8. Courtesy: Springfield-Sangamon County Regional Planning Commission, Proposed Intersection Project







        9. Courtesy: Springfield-Sangamon County Regional Planning Commission, Proposed Bike Routes




10. Courtesy: Springfield-Sangamon County Regional Planning Commission, an Envisioned Comprehensive Plan


With the increasing use of advance technology in developed as well as developing countries, mapping tools and apps are being used for better public participation in to the planning process. Recently, mobile apps like ‘Bike hazards’ was created by local county government in Springfield (Illinois State, USA) that could help bikers on the street to locate hazardous points on the bike routes. This not only helps increase safety standards but also helps create a means of communication between city officials and communities to share the information and users’ concerns for road safety improvements. Comprehensive planning has started to incorporate interactive mapping tools as part of community surveys. This gives communities a user friendly interface to voice their issues and concerns based on location in to a digital map. 

In developing countries like India, community-led slum surveys involving GPS mapping tools are being initiated. One recent example is the Chandrashekhar Nagar slum in Raipur, facilitated by PRIA (Society for Participatory Research in Asia) for a self-survey task through GPS mapping. This was an effort to achieve meaningful community participation necessary for successful implementation of urban policies like Rajiv Awas Yojna (Source, Terra Urban blog). Thus, visual media has the potential to better facilitate community participation in to the institutional process of urban planning. This can help to achieve just distributional pattern in terms of provision of basic services and resources that can ultimately lead to creating socially just development. 

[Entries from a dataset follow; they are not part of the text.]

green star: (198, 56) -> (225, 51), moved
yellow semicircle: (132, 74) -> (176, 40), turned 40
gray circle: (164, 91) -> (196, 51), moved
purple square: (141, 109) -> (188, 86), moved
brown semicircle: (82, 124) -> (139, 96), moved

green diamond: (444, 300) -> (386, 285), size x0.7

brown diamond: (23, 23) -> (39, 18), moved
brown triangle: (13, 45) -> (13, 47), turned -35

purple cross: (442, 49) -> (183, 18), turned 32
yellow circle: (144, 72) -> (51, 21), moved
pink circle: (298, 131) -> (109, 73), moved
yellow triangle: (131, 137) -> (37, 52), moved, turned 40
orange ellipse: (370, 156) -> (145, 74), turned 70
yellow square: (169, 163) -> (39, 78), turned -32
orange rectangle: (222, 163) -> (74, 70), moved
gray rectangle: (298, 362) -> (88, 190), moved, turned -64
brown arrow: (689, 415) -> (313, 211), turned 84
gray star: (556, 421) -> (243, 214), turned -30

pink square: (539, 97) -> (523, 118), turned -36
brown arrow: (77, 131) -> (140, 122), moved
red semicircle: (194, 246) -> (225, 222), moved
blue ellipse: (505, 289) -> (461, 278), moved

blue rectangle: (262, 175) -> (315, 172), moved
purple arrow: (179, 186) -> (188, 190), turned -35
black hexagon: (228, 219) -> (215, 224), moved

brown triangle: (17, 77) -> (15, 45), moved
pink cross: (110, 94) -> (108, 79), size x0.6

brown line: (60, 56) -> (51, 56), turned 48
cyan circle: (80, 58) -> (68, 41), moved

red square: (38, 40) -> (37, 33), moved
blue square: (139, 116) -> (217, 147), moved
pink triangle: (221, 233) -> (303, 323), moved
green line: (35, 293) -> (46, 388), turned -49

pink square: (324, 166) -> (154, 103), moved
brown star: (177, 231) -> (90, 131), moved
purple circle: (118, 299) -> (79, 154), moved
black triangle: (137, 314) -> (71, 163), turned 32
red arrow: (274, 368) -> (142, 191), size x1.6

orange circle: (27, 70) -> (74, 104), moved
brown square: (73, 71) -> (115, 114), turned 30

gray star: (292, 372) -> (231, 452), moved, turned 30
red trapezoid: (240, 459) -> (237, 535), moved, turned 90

Whilst visual media can facilitate the participatory approach and communication of ideas and concepts in the urban development planning process, careful consideration needs to be given in representing appropriate information through pictures and drawings. For example, most urban development projects require understanding the existing site conditions to analyse the issues and problems, it is imperative to document as many aspects as possible to capture the true image. Documenting incomplete and sometimes selective information through photographs and sketches has the danger to misrepresent the site conditions and misleading the entire project. Many times, picturesque views of the cities with new beautified development are showcased to create world-class city image that can attract business investment in to the city without ever looking at the ‘backyard’ – the marginalized areas of the city. It is important to show different parts of the city through visual media to create inclusive and socially just development.





11. Global Image created through shiny pictures, Surat   





12. Slums 


Many times photographs of people using the public space and facilities are taken to understand and demonstrate the user behaviour and interface of the built environment. This has started to create privacy issues for people whose pictures were taken without their knowledge and published without their permission. In the United States, laws are becoming strict for using photographs of people in to official reports. Sometimes, written permission of people is taken to use their pictures. With the increased sensitivity to the privacy issues, it is being preferred to take pictures showing the back side or blurring the face that do not reveal the identity. It is important to respect and wisely use the pictures without intruding the privacy rights of common people to represent the data in urban projects.

As the saying goes, ‘A picture is worth a thousand words’ – a picture is a very powerful medium to see and understand the world. A single picture can tell a story. Hence, it is very crucial to observe the world with lot of sensitivity. Many times, there exist two different worlds for people at the same place. These two worlds could be coexisting together, either contesting with each other or sharing inter-dependent co-relationship. It is the keen observation that can capture the holistic view of the place.

Few years back, I clicked a picture at C.G.Road in Ahmedabad, India – a very busy commercial street, famous for shopping and street side eateries like panipuri. 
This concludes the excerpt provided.